En revanche, ni le déroulement précis des faits ni le mobile du crime n'ont pu être établis avec certitude. Le parquet soutenait que l'accusé avait agi par appât du gain, étranglé son ami par-derrière pour s'emparer d'un collier à pendentif et d'une bague ornée d'une pierre, et qu'il envisageait de poursuivre l'exploitation de l'hôtel après la mort de l'hôtelier. La cour n'a pas été en mesure de confirmer le vol de ces bijoux, ni de déterminer qui avait emporté la tablette et le téléphone portable de la victime, susceptibles de contenir des enregistrements de vidéosurveillance.

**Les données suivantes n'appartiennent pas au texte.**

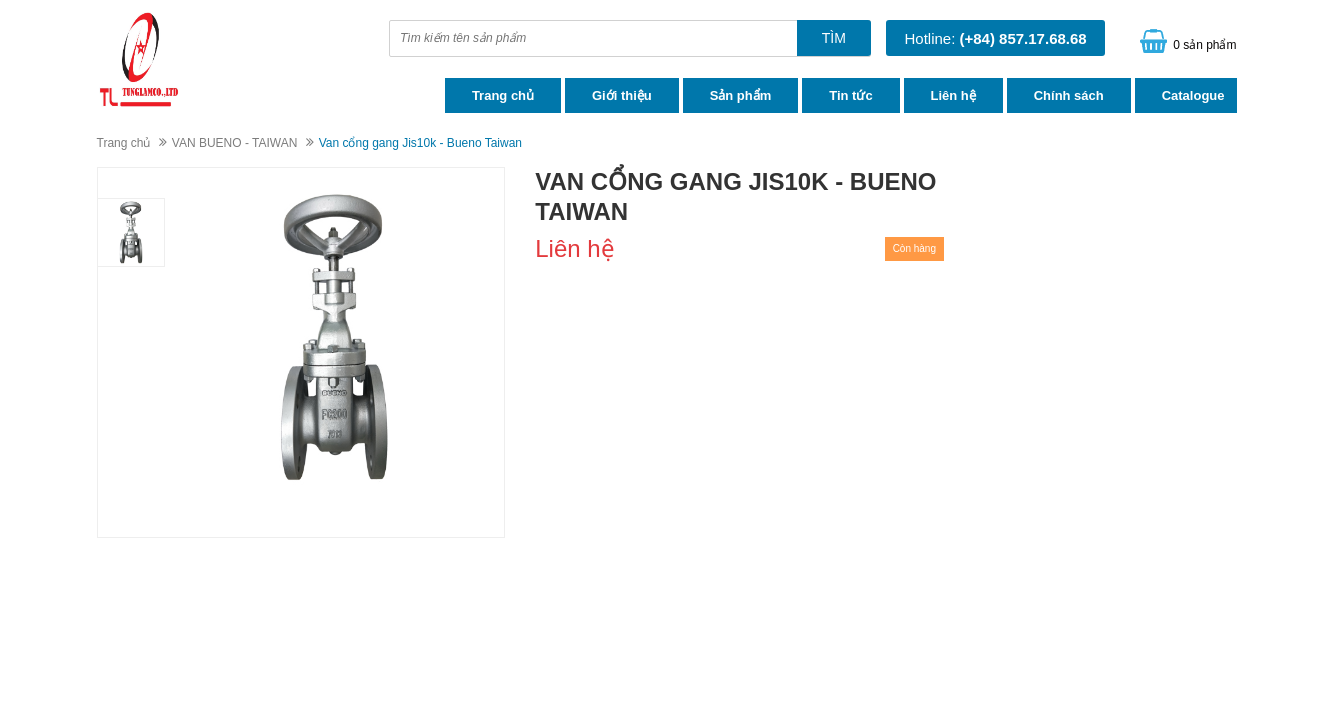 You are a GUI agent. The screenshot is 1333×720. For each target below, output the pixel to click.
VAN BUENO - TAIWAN (235, 143)
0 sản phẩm (1204, 45)
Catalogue (1193, 95)
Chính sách (1069, 95)
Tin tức (850, 95)
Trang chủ (503, 95)
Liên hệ (953, 95)
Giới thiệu (622, 95)
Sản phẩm (741, 95)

Tout au long de l'audience, le prévenu a maintenu son innocence, affirmant qu'il connaissait son ami depuis trente ans et qu'il n'avait pas pu le tuer.
Vers un nouveau procès ?
Le verdict, qui constitue une solution intermédiaire entre les réquisitions les plus sévères du parquet et la demande d'acquittement de la défense, a pris les observateurs de court. L'avocat de la défense, Martin Kretschmer, a qualifié la décision d'« Ein Überraschungs-Urteil, mit dem keiner gerechnet hatte », tout en annonçant un pourvoi en révision au nom de son client.
Plusieurs observateurs présents au procès estiment que la partie civile et le parquet ne se satisferont pas non plus de cette décision et qu'ils formeront également appel. La procédure pourrait donc se poursuivre devant une juridiction supérieure, dans une affaire qui continue de soulever des interrogations sur les circonstances exactes du drame survenu à la pension « Zur Erholung ».
Questions & Réponses
Quelle peine a été prononcée contre le prévenu dans l'affaire de la pension de Bornheim-Hersel ?
Le tribunal des assises de Bonn a condamné l'homme de 64 ans à neuf ans de réclusion pour homicide involontaire (Totschlag), une qualification moins sévère que le meurtre (Mord) ou le meurtre avec vol (Raubmord) requis par le parquet.
Qui était la victime retrouvée morte à la pension « Zur Erholung » ?
La victime est l'exploitant de la pension « Zur Erholung », située à Bornheim-Hersel, âgé de 70 ans et qui dirigeait l'établissement depuis une trentaine d'années. Son corps avait été découvert fin août 2025 dans le bureau de l'hôtel.
Le verdict du Landgericht de Bonn est-il définitif ?
Non, le jugement n'est pas définitif : la défense, par la voix de l'avocat Martin Kretschmer, a annoncé un pourvoi en révision, et plusieurs observateurs du procès estiment que le parquet et la partie civile — la fille de la victime — devraient également interjeter appel.